La pianta trova spazio in cosmetica, nel tessile, nell’alimentare e in edilizia. Ma non solo: dalla ricerca arrivano nuove idee per produrre bioplastiche
La canapa si sta ricostruendo una buona fama. Perché c’è cannabis e cannabis: quella “virtuosa”, ovvero quella a contenuto praticamente zero di THC ossia il principio attivo “stupefacente”, trova spazio in molti settori, dalla medicina al tessile, dall’alimentare all’edilizia. Ma soprattutto può essere una protagonista nella bioeconomia, per ridurre le emissioni climalteranti e sposando in pieno i principi dell’economia circolare.
Della Canapa si usa davvero tutto
Da qui parte la ricerca condotta dall’Istm/Cnr su cui lavora la scienziata Nicoletta Ravasio. È lei, in occasione del convegno sulle biotecnologie, organizzato da Greenplanner a MyPlant & Garden, a spiegarla: «tra le materie prime vegetali rinnovabili disponibili la canapa rientra tra le piante da fibra. Un progetto avviato qualche anno fa prevedeva di reintrodurre la coltivazione della canapa e del lino, non dedicandola solo all’uso tessile, ma anche a produrre olio», particolarmente prezioso per il suo contenuto di omega 3 e omega 6, acidi grassi molto importanti per un’alimentazione salubre, «utilizzando anche gli scarti, in piena logica di economia circolare».
Da queste materie vegetali è possibile ricavare biocarburanti, oltre che isolanti e altri materiali edili. Non solo: «dalle proteine ricavate dal residuo della spremitura del seme, opportunamente idrolizzate, si sono ottenuti prodotti sia per la cosmetica che esaltatori di gusto, mentre dai fusti abbiamo messo a punto un processo complesso efficace per ottenere zuccheri (cellulosa) fermentabili da cui ricavare bioplastica».
Per coltivare canapa, inoltre, non servono diserbanti: la sua crescita così fitta annulla la possibilità di crescita di altre piante. Non solo: bonifica il terreno grazie alla sua capacità di catturare CO2 e agenti inquinanti non solo nell’aria, ma anche nel terreno, favorendo la fertilità del suolo.
Le proprietà dell’olio di canapa
Nicoletta Ravasio ha focalizzato l’interesse sull’olio di canapa: «la presenza, nel giusto rapporto, di omega 3 e omega 6, oltre che salutari fanno sì che, grazie alle catene molecolari, abbiano caratteristiche peculiari che rendono interessante il suo uso anche a scopo non alimentare». Può essere usato, oltre che in cosmetica, anche per produrre resine acriliche, epossidiche e poliuretani. Nascono così i biopolimeri, prodotti che vantano una crescita enorme in prospettiva, forse quello che sta crescendo di più in bioeconomia: si calcola che il suo mercato tra 2017 e 2025 conoscerà un incremento del tasso annuo di crescita composto pari al 14%, raggiungendo in Europa un giro d’affari superiore al miliardo di dollari.

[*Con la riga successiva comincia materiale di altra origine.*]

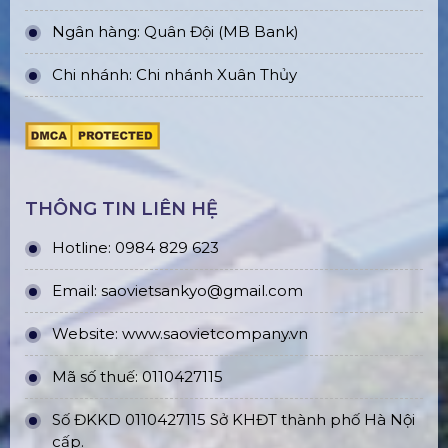
Ngân hàng: Quân Đội (MB Bank)
Chi nhánh: Chi nhánh Xuân Thủy
THÔNG TIN LIÊN HỆ
Hotline: 0984 829 623
Email: saovietsankyo@gmail.com
Website:
www.
saovietcompany.vn
Mã số thuế: 0110427115
Số ĐKKD 0110427115 Sở KHĐT thành phố Hà Nội
cấp.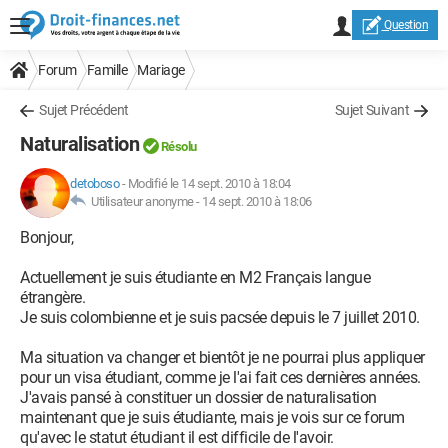
Question
Forum
Famille
Mariage
Sujet Précédent
Sujet Suivant
Naturalisation
Résolu
detoboso
-
Modifié le 14 sept. 2010 à 18:04
Utilisateur anonyme -
14 sept. 2010 à 18:06
Bonjour,
Actuellement je suis étudiante en M2 Français langue
étrangère.
Je suis colombienne et je suis pacsée depuis le 7 juillet 2010.
Ma situation va changer et bientôt je ne pourrai plus appliquer
pour un visa étudiant, comme je l'ai fait ces dernières années.
J'avais pansé à constituer un dossier de naturalisation
maintenant que je suis étudiante, mais je vois sur ce forum
qu'avec le statut étudiant il est difficile de l'avoir.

Gli infiniti usi dalla canapa
La ricerca Istm/Cnr si sta concentrando sullo studio di queste resine per produrre bio compositi per vari impieghi, sostituendo il poliolo da fonti fossili e il polistirene con limonene, prodotto da fonti rinnovabili green, uno dei terpeni (biomolecole) più abbondanti nella pianta di cannabis.
«L’idea è rinforzare le resine con la fibra della canapa», spiega Ravasio. Tra i settori che potrebbero godere dell’apporto dei bio compositi c’è la nautica. Un esempio è quello delle tavole da surf, sport praticato da 23 milioni di persone nel mondo e con un mercato il cui giro d’affari, solo in termini di entrate, supera i 7 miliardi di dollari con un CAGR tra 2018 e 2022 pari al 12,24% (fonte: Technavio).
La prospettiva di farlo diventare uno sport acquatico davvero green è possibile abbattendo le emissioni di CO2 causate dalla produzione di ogni surfboard: «pensiamo che una tavola da 6 piedi e pesante 2,5 kg nel ciclo di vita produce 272 kg di anidride carbonica. Entrano in gioco per la sua produzione odierna resina epossidica, fibra di vetro e schiuma poliuretanica. Si possono sostituire diverse parti con bio compositi», spiega Ravasio, illustrando i vantaggi dalle prime sperimentazioni concrete che segnalano la riduzione del 30% in termini di emissioni climalteranti, del 61% di uso d’energia e del 23% in meno di domanda energetica totale. Prefigurando altri impieghi sempre nello sport: uno di questi è lo snowboard.